To compare this with part (a), divide the heat produced by the chemical reaction (4.32 kJ) by the amount of heat required to heat the water (86.54 kJ):
4.32 kJ / 86.54 kJ = 0.05
So, the amount of heat produced by the chemical reaction is 0.05 (or 1/20) of the amount of heat required to heat the water.
(c) Since the specific heat capacity of the solution is the same as pure water, you can use the same formula as in part (a) to calculate the amount of heat required to increase the temperature from 21°C to 51°C:
q = m * c * ΔT
Where:
q = heat
m = mass of the solution (102 g)
c = specific heat capacity of water (4.184 J/g°C)
ΔT = change in temperature (51°C - 21°C = 30°C)
q = (102 g) * (4.184 J/g°C) * (30°C) / 1000 = 125.95 kJ
Therefore, you need to add approximately 125.95 kJ of heat to the solution.
(d) Without using a formula, we can reason that if the temperature change is the same (30°C) and the specific heat capacity is the same (equal to that of pure water), the amount of heat required will be the same. Therefore, you would need to add the same amount of heat as in part (c), which is approximately 125.95 kJ.
Since the reaction stoichiometry is 2 X(aq) + Y(l) → X2Y(aq), you would need twice as many moles of X compared to Y to bring about the temperature change described. Therefore, you would need 2 * 0.02 mol of X and 0.01 mol of Y.

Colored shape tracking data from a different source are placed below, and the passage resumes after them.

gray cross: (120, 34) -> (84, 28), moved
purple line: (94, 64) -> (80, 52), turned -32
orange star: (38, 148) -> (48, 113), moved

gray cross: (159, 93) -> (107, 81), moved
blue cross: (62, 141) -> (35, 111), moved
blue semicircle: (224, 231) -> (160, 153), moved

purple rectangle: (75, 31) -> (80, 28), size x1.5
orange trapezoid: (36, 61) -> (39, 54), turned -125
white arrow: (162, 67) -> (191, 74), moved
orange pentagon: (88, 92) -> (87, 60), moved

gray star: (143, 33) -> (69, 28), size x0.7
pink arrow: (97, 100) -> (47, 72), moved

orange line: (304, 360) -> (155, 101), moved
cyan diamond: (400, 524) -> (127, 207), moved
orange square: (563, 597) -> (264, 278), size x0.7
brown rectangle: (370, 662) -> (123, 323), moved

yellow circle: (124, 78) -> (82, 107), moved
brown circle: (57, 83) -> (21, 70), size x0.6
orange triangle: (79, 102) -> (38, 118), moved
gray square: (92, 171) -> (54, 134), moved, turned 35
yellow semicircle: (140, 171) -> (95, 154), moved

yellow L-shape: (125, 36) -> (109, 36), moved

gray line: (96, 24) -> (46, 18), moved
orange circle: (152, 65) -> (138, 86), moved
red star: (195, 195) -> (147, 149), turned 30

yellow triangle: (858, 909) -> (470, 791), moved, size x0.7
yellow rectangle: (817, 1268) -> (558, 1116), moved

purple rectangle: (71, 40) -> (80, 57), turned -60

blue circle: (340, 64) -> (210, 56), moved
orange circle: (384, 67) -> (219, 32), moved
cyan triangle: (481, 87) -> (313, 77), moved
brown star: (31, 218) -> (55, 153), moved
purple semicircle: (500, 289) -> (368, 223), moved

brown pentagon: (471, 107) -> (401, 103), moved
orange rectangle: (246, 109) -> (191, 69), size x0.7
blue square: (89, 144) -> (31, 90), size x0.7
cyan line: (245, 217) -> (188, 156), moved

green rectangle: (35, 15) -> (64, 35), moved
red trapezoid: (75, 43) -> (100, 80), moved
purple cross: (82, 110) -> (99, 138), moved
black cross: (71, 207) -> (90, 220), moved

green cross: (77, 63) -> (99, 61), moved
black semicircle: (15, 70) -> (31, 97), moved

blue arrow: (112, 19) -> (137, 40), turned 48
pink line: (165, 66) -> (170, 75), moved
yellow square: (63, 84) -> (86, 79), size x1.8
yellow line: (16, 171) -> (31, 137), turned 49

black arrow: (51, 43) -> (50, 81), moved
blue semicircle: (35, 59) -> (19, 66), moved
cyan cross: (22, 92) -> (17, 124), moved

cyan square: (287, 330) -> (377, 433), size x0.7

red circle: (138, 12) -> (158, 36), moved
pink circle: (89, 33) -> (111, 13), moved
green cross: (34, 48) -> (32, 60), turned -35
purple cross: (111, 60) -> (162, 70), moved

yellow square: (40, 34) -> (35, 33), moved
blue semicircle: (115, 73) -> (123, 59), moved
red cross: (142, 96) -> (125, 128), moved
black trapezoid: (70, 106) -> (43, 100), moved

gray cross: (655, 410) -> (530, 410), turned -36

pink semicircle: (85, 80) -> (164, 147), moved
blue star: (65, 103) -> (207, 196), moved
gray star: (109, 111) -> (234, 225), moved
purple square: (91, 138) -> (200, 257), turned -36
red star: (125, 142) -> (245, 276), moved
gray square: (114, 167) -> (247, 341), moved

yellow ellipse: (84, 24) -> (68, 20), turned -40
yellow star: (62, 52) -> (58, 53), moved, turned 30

(e) Since the enthalpy change (ΔH) is equal to the heat (q) produced or absorbed in a reaction, based on the results so far:
In part (a), the heat required to heat the water was 86.54 kJ.
In part (b), the reaction produced 4.32 kJ of heat.
The change in enthalpy (ΔH) for the reaction can be estimated by calculating the difference between the heat required (part a) and the heat produced (part b):
ΔH = heat required - heat produced
ΔH = 86.54 kJ - 4.32 kJ = 82.22 kJ
Therefore, the enthalpy of the reaction 2 X(aq) + Y(l) → X2Y(aq) is approximately 82.22 kJ.